For as chic as fondue (from the French word fondre—to melt) is today, one might not guess its humble beginnings. During the Middle Ages in Burgundy, France, it is said that vineyard workers invented what we know as meat fondue. They set a boiling pot of oil in the middle of the vineyard so workers could cook pieces of raw meat during short breaks. In 18th-century Switzerland, cheese fondue developed as a means for the peasant classes to eat their aging cheeses and stale bread through winter. During the mid-20th century, Americans decided to melt chocolate, and voila!, another version of fondue was born.
At La Petite Fondue, diners experience the full gamut of fondue history in a warm, artful, unhurried setting.
La Petite owner Ming Cao and his wife, Haiquing Ren, have been restaurateurs together for 30 years. Cao, an oil painting teacher by trade, came to the United States from China at the age of 36. He began American life as a dishwasher at a Chinese restaurant in New York City. He laughs remembering that time,
“For 10 years I am a teacher. Then I come to America and work as a dishwasher!” Cao, with his enduring smile, laughs while moving his hand through the air in a plummeting fashion. But Cao was a quick learner. Within six months he earned the position of head chef. Within a year, Ren, also a teacher in China, joined him. They married, moved to Roanoke and began their joint entrepreneurial restaurant careers.
For decades, Cao and Ren offered Roanokers Asian cuisine in small family-style settings. They started with Chinese restaurants. However, when the informal Chinese buffets came to town, the couple couldn’t compete, nor did they care to abandon their commitment to the intimate family dining experience. They decided to put their efforts into Japanese restaurants, owning several over the next many years, some still in existence today (Sakura and Ichiban).

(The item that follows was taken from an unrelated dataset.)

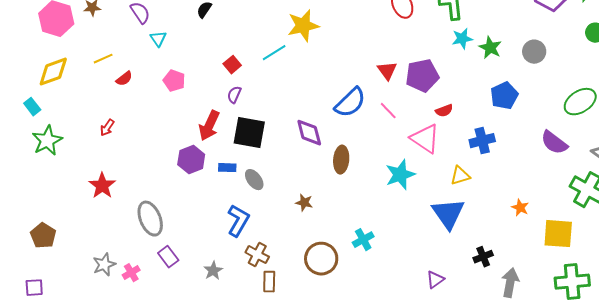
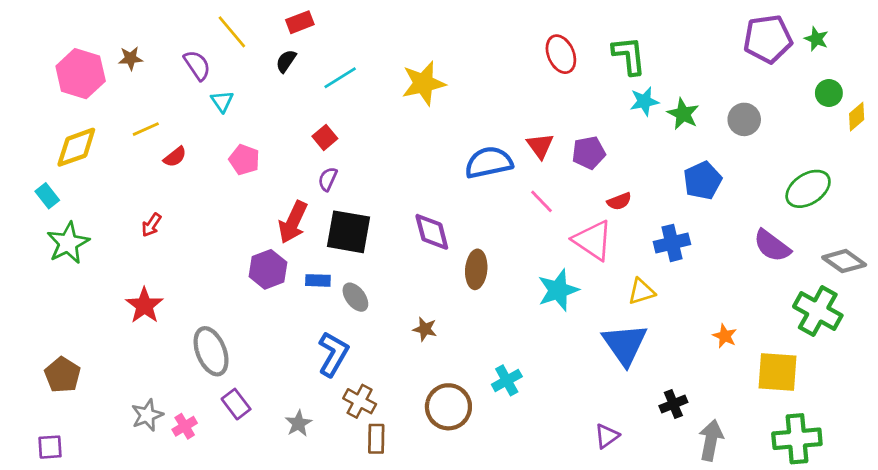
cyan line: (274, 53) -> (340, 78), moved
purple pentagon: (422, 76) -> (589, 153), size x0.7
blue semicircle: (350, 103) -> (489, 162), moved, turned -148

Eventually, Cao and Ren decided it was time to retire. Cao wanted to devote more time to painting, both wanted a more relaxed lifestyle. They sold Ichiban (their restaurant at the time) and tried the retirement life. After two years, Cao was bored. “Retirement is boring,” Cao laughs, while Ren, sitting beside him, smiles and shakes her head.
It was around this time that the Cao family experienced The Melting Pot, a chain fondue restaurant. They fell in love. Cao says he started checking the restaurant’s website, hoping one would come to Roanoke. After two years of waiting, Cao decided he would open one himself. “The Melting Pot [type] restaurant is my dream,” says Cao smiling and waxing nostalgic. “It is so neat and cozy. Roanoke needs a restaurant like this.”